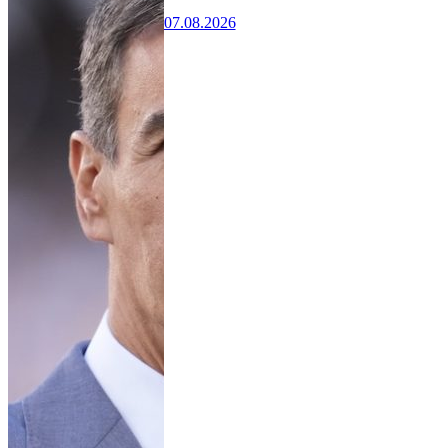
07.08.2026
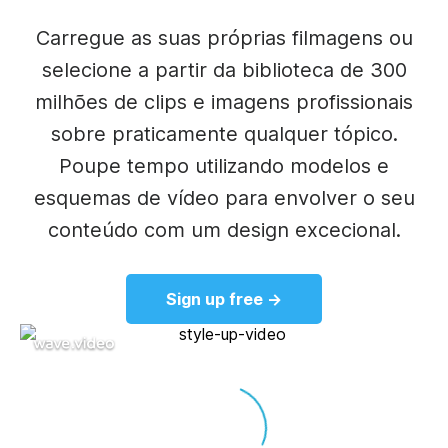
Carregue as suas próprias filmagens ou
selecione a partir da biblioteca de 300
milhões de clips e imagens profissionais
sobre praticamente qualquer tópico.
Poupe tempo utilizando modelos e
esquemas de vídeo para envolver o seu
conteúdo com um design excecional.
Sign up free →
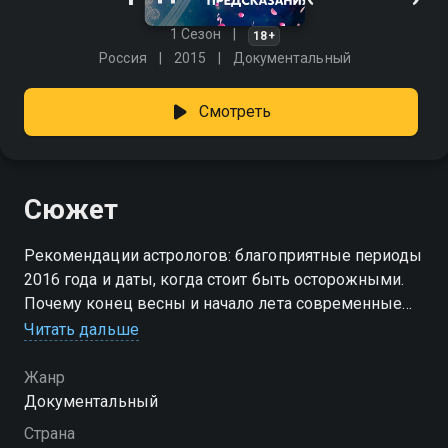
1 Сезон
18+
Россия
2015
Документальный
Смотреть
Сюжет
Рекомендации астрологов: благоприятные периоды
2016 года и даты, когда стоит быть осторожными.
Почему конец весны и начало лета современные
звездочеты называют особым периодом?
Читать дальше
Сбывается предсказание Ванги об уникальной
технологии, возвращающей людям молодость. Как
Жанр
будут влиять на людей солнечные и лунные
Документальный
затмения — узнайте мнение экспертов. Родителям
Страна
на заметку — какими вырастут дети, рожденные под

==

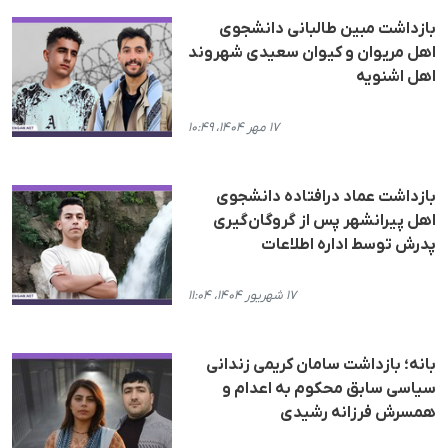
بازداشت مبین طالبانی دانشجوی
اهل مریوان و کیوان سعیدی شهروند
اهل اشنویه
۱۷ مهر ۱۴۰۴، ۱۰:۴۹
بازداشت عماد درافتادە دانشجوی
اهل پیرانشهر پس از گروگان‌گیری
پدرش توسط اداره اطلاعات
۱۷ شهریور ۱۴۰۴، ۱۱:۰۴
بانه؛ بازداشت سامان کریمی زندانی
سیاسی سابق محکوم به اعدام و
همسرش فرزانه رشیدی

> What to produce
Looking only at the data above, say how many of its lines contain the string "دانشجوی", and nothing more.

> Written reply
2